How to complete this task:
Restate the entries below verbatim.

Stored data:
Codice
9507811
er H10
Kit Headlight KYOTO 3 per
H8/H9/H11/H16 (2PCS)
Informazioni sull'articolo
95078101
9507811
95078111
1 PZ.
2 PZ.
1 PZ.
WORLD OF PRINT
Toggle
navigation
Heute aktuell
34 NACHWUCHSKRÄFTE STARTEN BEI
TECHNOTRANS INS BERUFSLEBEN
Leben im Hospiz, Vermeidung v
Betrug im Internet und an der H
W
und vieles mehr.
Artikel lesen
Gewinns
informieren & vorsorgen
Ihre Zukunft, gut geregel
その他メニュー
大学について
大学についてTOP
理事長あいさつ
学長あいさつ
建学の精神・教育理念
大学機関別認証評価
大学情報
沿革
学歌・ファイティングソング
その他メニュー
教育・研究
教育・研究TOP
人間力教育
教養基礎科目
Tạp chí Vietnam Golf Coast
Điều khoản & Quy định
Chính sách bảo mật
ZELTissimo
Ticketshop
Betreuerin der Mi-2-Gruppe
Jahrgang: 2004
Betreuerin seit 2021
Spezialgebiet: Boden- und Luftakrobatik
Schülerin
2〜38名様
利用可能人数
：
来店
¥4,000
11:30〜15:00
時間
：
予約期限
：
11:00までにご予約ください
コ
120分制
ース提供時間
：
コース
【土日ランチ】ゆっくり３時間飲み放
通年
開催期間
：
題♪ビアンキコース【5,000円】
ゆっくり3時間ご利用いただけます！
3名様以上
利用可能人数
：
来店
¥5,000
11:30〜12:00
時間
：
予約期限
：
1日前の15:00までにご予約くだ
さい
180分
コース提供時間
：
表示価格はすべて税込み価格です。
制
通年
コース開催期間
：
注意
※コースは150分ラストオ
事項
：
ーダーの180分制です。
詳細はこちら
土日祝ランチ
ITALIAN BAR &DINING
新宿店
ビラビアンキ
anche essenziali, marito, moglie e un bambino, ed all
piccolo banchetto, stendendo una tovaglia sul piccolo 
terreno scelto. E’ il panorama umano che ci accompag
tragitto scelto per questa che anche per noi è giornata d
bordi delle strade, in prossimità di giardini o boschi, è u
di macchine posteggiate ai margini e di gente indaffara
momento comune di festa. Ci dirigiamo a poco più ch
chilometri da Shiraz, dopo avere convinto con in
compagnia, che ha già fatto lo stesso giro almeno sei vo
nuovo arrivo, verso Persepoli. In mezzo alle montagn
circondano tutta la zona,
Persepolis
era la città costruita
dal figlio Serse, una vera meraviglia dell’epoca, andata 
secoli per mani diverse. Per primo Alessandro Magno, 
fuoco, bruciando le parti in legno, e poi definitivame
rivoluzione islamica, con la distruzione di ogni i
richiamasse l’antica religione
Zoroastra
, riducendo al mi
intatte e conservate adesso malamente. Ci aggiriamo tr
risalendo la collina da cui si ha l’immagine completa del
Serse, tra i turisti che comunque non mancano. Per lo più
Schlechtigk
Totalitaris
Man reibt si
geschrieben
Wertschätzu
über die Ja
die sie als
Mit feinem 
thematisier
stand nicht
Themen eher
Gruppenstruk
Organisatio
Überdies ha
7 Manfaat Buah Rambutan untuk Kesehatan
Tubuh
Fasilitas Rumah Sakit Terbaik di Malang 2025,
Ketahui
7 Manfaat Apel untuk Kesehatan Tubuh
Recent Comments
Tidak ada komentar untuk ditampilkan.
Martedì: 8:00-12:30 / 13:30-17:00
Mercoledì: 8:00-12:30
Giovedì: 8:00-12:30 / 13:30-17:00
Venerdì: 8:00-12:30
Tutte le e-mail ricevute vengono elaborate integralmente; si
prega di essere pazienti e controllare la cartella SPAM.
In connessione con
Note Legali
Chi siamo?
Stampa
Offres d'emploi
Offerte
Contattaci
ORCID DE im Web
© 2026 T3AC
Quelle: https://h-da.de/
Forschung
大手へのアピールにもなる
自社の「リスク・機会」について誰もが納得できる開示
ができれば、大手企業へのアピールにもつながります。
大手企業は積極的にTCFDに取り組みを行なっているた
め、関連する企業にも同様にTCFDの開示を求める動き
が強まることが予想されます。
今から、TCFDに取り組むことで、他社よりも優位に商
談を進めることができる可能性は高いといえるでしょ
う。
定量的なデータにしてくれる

Written solution:
Codice
9507811
er H10
Kit Headlight KYOTO 3 per
H8/H9/H11/H16 (2PCS)
Informazioni sull'articolo
95078101
9507811
95078111
1 PZ.
2 PZ.
1 PZ.
WORLD OF PRINT
Toggle
navigation
Heute aktuell
34 NACHWUCHSKRÄFTE STARTEN BEI
TECHNOTRANS INS BERUFSLEBEN
Leben im Hospiz, Vermeidung v
Betrug im Internet und an der H
W
und vieles mehr.
Artikel lesen
Gewinns
informieren & vorsorgen
Ihre Zukunft, gut geregel
その他メニュー
大学について
大学についてTOP
理事長あいさつ
学長あいさつ
建学の精神・教育理念
大学機関別認証評価
大学情報
沿革
学歌・ファイティングソング
その他メニュー
教育・研究
教育・研究TOP
人間力教育
教養基礎科目
Tạp chí Vietnam Golf Coast
Điều khoản & Quy định
Chính sách bảo mật
ZELTissimo
Ticketshop
Betreuerin der Mi-2-Gruppe
Jahrgang: 2004
Betreuerin seit 2021
Spezialgebiet: Boden- und Luftakrobatik
Schülerin
2〜38名様
利用可能人数
：
来店
¥4,000
11:30〜15:00
時間
：
予約期限
：
11:00までにご予約ください
コ
120分制
ース提供時間
：
コース
【土日ランチ】ゆっくり３時間飲み放
通年
開催期間
：
題♪ビアンキコース【5,000円】
ゆっくり3時間ご利用いただけます！
3名様以上
利用可能人数
：
来店
¥5,000
11:30〜12:00
時間
：
予約期限
：
1日前の15:00までにご予約くだ
さい
180分
コース提供時間
：
表示価格はすべて税込み価格です。
制
通年
コース開催期間
：
注意
※コースは150分ラストオ
事項
：
ーダーの180分制です。
詳細はこちら
土日祝ランチ
ITALIAN BAR &DINING
新宿店
ビラビアンキ
anche essenziali, marito, moglie e un bambino, ed all
piccolo banchetto, stendendo una tovaglia sul piccolo 
terreno scelto. E’ il panorama umano che ci accompag
tragitto scelto per questa che anche per noi è giornata d
bordi delle strade, in prossimità di giardini o boschi, è u
di macchine posteggiate ai margini e di gente indaffara
momento comune di festa. Ci dirigiamo a poco più ch
chilometri da Shiraz, dopo avere convinto con in
compagnia, che ha già fatto lo stesso giro almeno sei vo
nuovo arrivo, verso Persepoli. In mezzo alle montagn
circondano tutta la zona,
Persepolis
era la città costruita
dal figlio Serse, una vera meraviglia dell’epoca, andata 
secoli per mani diverse. Per primo Alessandro Magno, 
fuoco, bruciando le parti in legno, e poi definitivame
rivoluzione islamica, con la distruzione di ogni i
richiamasse l’antica religione
Zoroastra
, riducendo al mi
intatte e conservate adesso malamente. Ci aggiriamo tr
risalendo la collina da cui si ha l’immagine completa del
Serse, tra i turisti che comunque non mancano. Per lo più
Schlechtigk
Totalitaris
Man reibt si
geschrieben
Wertschätzu
über die Ja
die sie als
Mit feinem 
thematisier
stand nicht
Themen eher
Gruppenstruk
Organisatio
Überdies ha
7 Manfaat Buah Rambutan untuk Kesehatan
Tubuh
Fasilitas Rumah Sakit Terbaik di Malang 2025,
Ketahui
7 Manfaat Apel untuk Kesehatan Tubuh
Recent Comments
Tidak ada komentar untuk ditampilkan.
Martedì: 8:00-12:30 / 13:30-17:00
Mercoledì: 8:00-12:30
Giovedì: 8:00-12:30 / 13:30-17:00
Venerdì: 8:00-12:30
Tutte le e-mail ricevute vengono elaborate integralmente; si
prega di essere pazienti e controllare la cartella SPAM.
In connessione con
Note Legali
Chi siamo?
Stampa
Offres d'emploi
Offerte
Contattaci
ORCID DE im Web
© 2026 T3AC
Quelle: https://h-da.de/
Forschung
大手へのアピールにもなる
自社の「リスク・機会」について誰もが納得できる開示
ができれば、大手企業へのアピールにもつながります。
大手企業は積極的にTCFDに取り組みを行なっているた
め、関連する企業にも同様にTCFDの開示を求める動き
が強まることが予想されます。
今から、TCFDに取り組むことで、他社よりも優位に商
談を進めることができる可能性は高いといえるでしょ
う。
定量的なデータにしてくれる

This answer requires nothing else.